Caravaggio und die Grenzen des Darstellbaren
Ambiguität, Ironie und Performativität in der Malerei um 1600
Valeska von Rosen
Caravaggios Gemälde verfügen über ein hohes Maß an Irritierendem, Uneindeutigem und Provokantem. Sie weichen von den tradierten visuellen Mustern ab, unterlaufen Darstellungskonventionen und verschieben durch die Erweiterung des Gattungsspektrums die Grenzen des Bildwürdigen. Wie lassen sich die offenkundig kalkulierten Verstöße gegen die Prinzipien der Angemessenheit und der Evidenz der Darstellung erklären in einer Zeit, in der in zuvor nicht gekannter Weise die religiöse Bildsprache normiert und auf die Ideale der katholischen Reform ausgerichtet werden sollte? Dieser Frage geht die vorliegende Studie nach und entwirft ein Modell der Beschreibbarkeit für die Veränderungen in der Malerei um 1600. Dabei wird Caravaggio nicht als der Solitär betrachtet, zu dem ihn die kunsthistorische Forschung lange Zeit gemacht hat. Seine Werke werden vielmehr eingebettet in die bislang nur begrenzt empirisch erschlossene und theoretisch nicht gewürdigte Bildproduktion der sog. „Caravaggisten“. Die Autorin zeigt in prägnanten Bildanalysen, wie Caravaggio und die Maler in seinem Umkreis innerbildlich in zugespitzter und oft ironischer Weise die Frage nach der Art und Weise der Darstellbarkeit bestimmter Themen aufwerfen.

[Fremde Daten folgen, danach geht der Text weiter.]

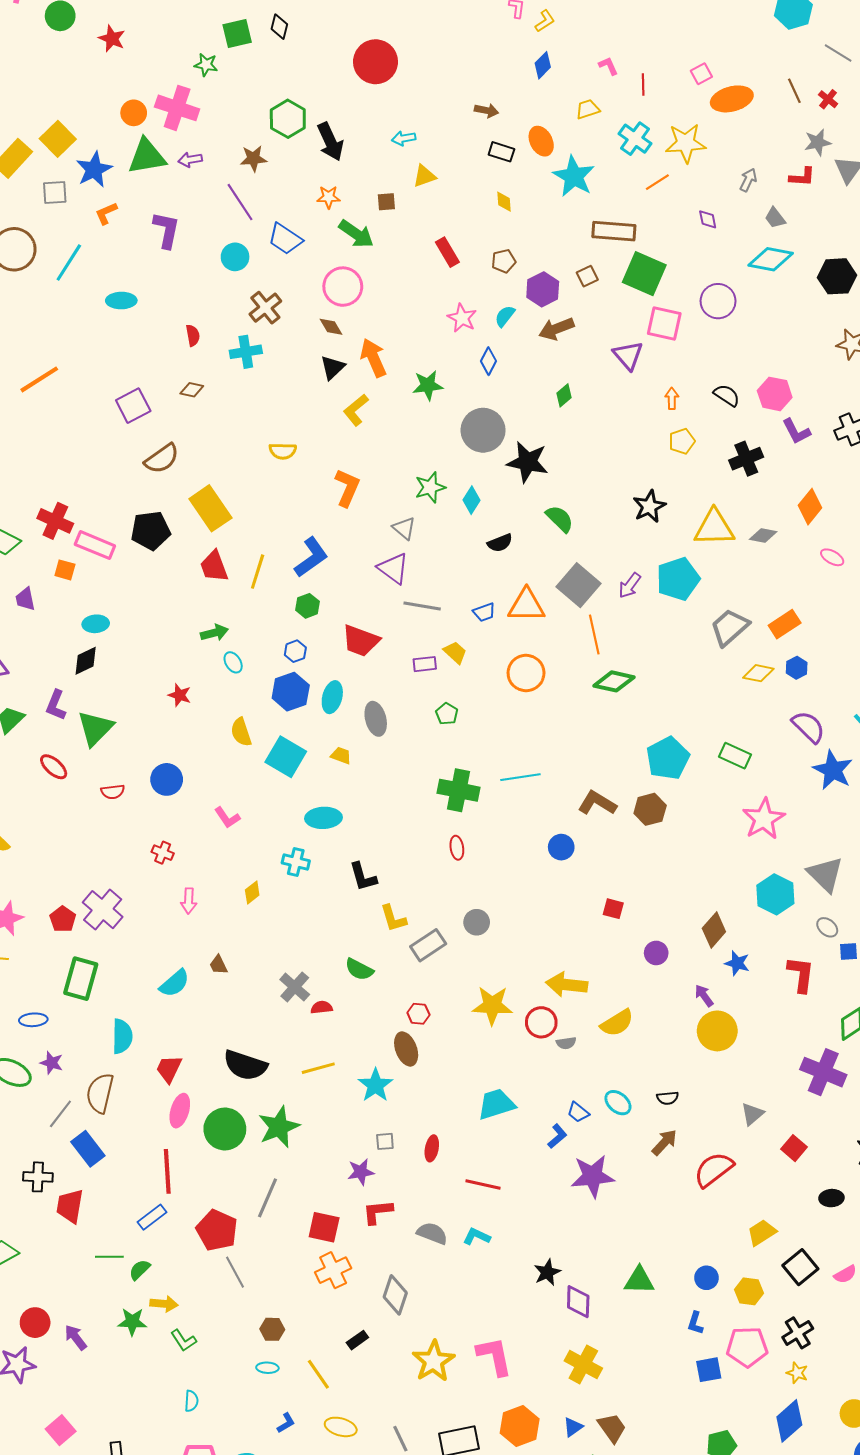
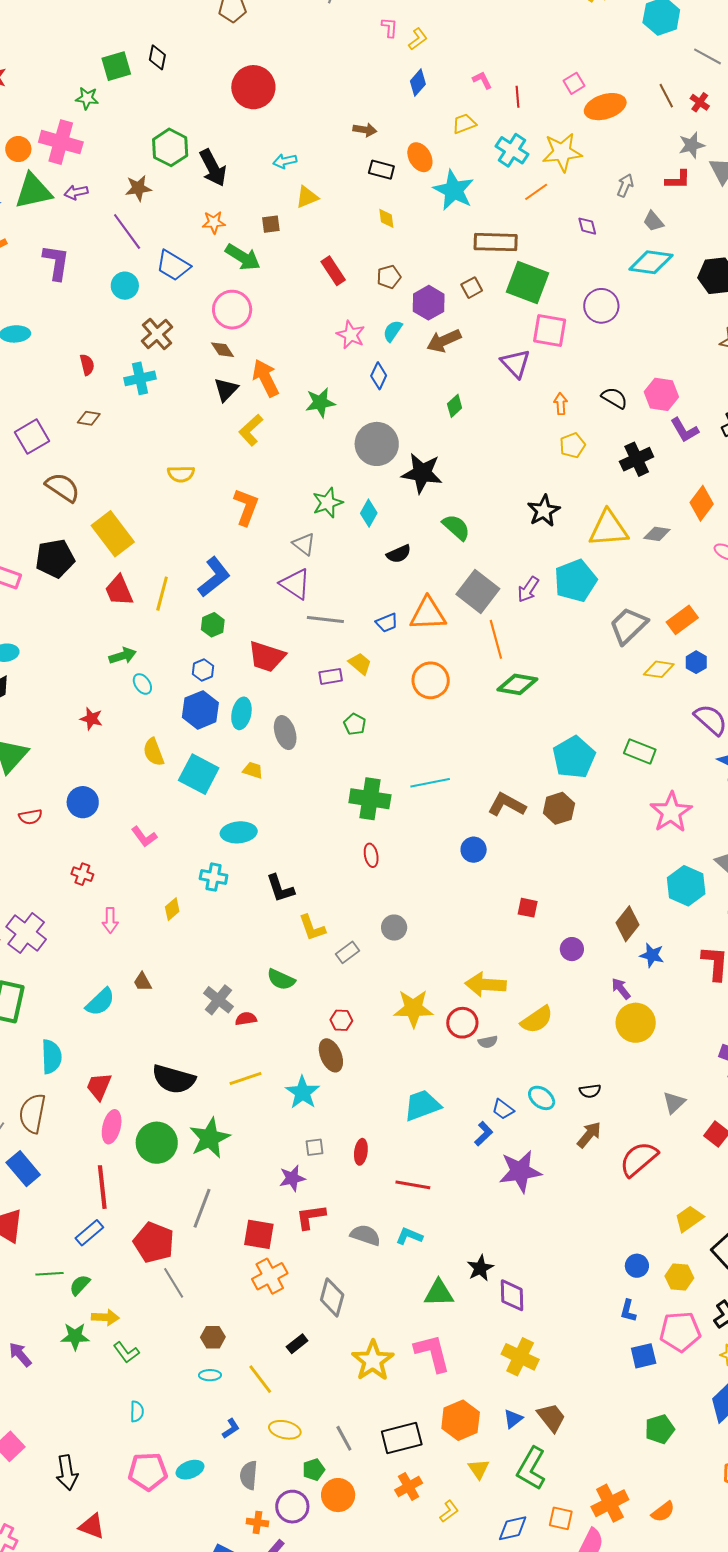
brown semicircle: (162, 459) -> (63, 487), turned -108
gray rectangle: (428, 945) -> (347, 952), size x0.7
green triangle: (639, 1280) -> (439, 1293), moved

Sie greifen in die Verhandlungen des Bildwürdigen ein, indem sie das Darstellbare selbst zum Thema machen. So indiziert gerade die „Unordnung“ oder „Verrückung“ der Semantik einen Wandel des Darstellungssystems und das Entstehen einer neuen künstlerischen Sprache für die alten wie für die neuen Bildaufgaben.